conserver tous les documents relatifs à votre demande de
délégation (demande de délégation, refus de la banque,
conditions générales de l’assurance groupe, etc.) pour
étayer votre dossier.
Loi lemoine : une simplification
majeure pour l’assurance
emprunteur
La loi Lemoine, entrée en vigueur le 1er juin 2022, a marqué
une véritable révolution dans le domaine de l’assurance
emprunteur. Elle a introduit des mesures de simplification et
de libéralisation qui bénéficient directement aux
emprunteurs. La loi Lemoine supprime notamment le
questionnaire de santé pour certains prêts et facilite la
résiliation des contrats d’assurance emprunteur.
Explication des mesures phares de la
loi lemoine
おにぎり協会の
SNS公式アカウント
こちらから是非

* * *

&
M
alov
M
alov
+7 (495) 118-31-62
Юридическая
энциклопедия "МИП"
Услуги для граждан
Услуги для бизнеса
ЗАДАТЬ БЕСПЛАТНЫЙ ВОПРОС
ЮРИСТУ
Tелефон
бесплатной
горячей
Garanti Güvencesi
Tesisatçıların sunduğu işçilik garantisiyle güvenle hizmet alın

• How to complete this task
Could you state how many lines above include the word "Услуги"? Reply with that number alone.

• Finished exercise
2